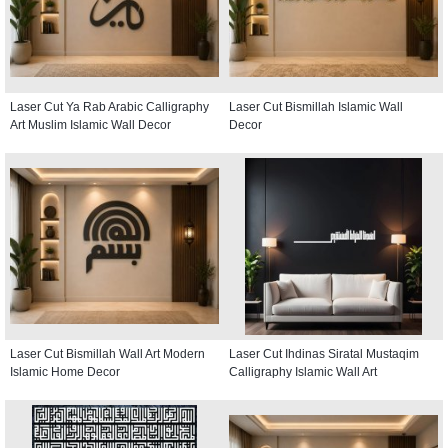
Laser Cut Ya Rab Arabic Calligraphy
Laser Cut Bismillah Islamic Wall
Art Muslim Islamic Wall Decor
Decor
Laser Cut Bismillah Wall Art Modern
Laser Cut Ihdinas Siratal Mustaqim
Islamic Home Decor
Calligraphy Islamic Wall Art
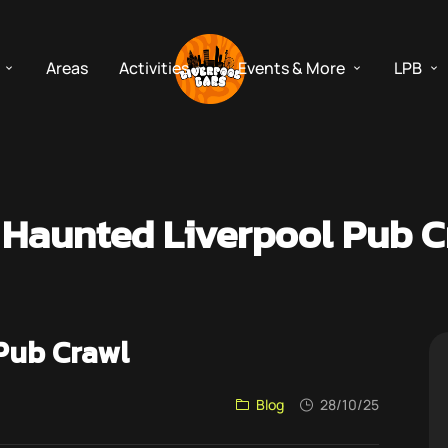
Areas
Activities
Events & More
LPB
 Haunted Liverpool Pub C
Pub Crawl
Blog
28/10/25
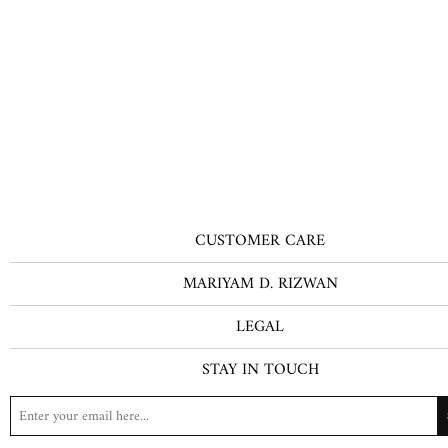
CUSTOMER CARE
MARIYAM D. RIZWAN
LEGAL
STAY IN TOUCH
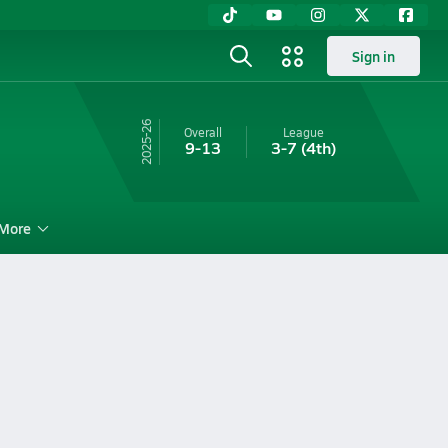
Sign in
25-26
Overall
League
9-13
3-7
(4th)
More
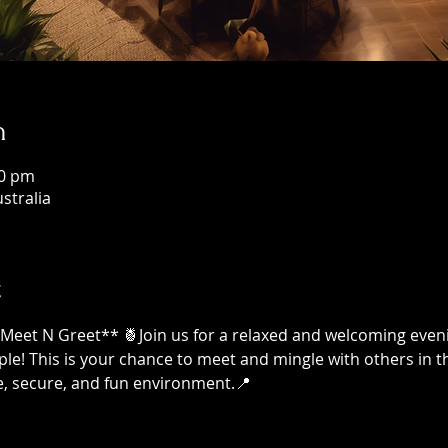
n
00 pm
ustralia
t
Meet N Greet** 🍍Join us for a relaxed and welcoming even
le! This is your chance to meet and mingle with others in
, secure, and fun environment.📍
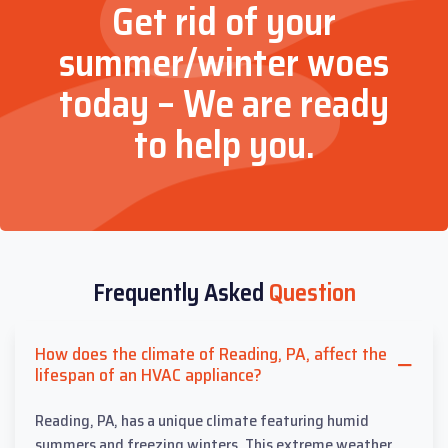
Get rid of your
summer/winter woes
today – We are ready
to help you.
Frequently Asked
Question
How does the climate of Reading, PA, affect the
lifespan of an HVAC appliance?
Reading, PA, has a unique climate featuring humid
summers and freezing winters. This extreme weather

AIM OF THE TASK:
Whenever a line in the entries holds the word "climate", copy that line.

ANSWER FOR THE TASK:
How does the climate of Reading, PA, affect the
Reading, PA, has a unique climate featuring humid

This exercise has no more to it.